宇部ときわ公園で今秋開かれる「第29回UBEビエンナーレ(現代日本彫刻展)」に向けて現在、彫刻作品の設置・搬入作業が行われている。
昨年9月に行われた模型作品による1次審査で「実物制作指定作品プラン」に選ばれた15作品が、会場となる「UBEビエンナーレ彫刻の丘」に設置・搬入されており、クレーンなどを使った大がかりな作業や作家が現地で制作する様子を間近で見ることができる。
京都を拠点に活動する上田要さんは「満-宇部の空気-」を出展し、今月20日に搬入・設置作業を行った。作品はステンレスのキューブ状で、クレーン付きトラックで搬入し、コンプレッサーで2時間空気を注入して約2メートルの高さの彫刻を完成させた。

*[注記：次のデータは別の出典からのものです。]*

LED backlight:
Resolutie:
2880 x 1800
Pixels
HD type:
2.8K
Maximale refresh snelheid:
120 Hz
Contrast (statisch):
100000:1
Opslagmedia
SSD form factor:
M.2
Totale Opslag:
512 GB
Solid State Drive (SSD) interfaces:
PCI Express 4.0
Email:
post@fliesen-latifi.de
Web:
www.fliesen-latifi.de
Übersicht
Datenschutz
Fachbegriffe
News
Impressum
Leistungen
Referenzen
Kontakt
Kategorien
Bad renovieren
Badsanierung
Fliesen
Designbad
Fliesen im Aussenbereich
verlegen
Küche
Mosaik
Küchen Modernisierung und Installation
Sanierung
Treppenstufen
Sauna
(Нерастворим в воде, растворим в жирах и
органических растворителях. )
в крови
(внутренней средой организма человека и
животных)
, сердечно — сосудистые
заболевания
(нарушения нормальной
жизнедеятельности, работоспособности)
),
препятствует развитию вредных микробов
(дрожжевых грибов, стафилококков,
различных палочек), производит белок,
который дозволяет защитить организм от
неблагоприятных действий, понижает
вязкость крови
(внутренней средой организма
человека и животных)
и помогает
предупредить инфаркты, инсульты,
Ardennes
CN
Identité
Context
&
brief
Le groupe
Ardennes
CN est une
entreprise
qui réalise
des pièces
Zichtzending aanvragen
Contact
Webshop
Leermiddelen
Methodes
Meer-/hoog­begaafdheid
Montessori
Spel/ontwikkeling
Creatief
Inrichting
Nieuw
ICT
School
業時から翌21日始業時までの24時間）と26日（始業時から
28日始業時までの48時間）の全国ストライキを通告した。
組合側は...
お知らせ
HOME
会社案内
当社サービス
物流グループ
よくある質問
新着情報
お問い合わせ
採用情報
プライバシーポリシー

上田さんは「UBEビエンナーレは、大学の時の先輩が史上最年少で大賞(宇部市賞)を受賞したり、恩師も入賞していたり、『いつか自分も』と憧れの場所だった」と笑顔を見せる。
「宇部の呼吸と自身の感情を吹き込んだ作品。生き物にとって重要な役割である空気(のように)存在している目には見えないものを見える形で表現した。宇部の空気や自然、景色など宇部を取り込んだ宇部でしか作れない作品ができた。表面は鏡加工を施しているので、朝や夕方、天気などその時々で違った景色を映し出してくれる。自身の顔がゆがんだり、しゃがんで子どもの目線になってみたり、見てくださった人の会話のネタの一つになればうれしい。自由な想像力で楽しんでもらえれば」とも。
現在、2作品の制作ボランティアを募集している。宇部市文化振興課の三浦梨絵さんは「なかなかできない体験だと思うので、この機会に参加してもらえたら」と呼びかける。
作品の制作期間は8月26日まで。同展の開催期間は10月2日~11月27日。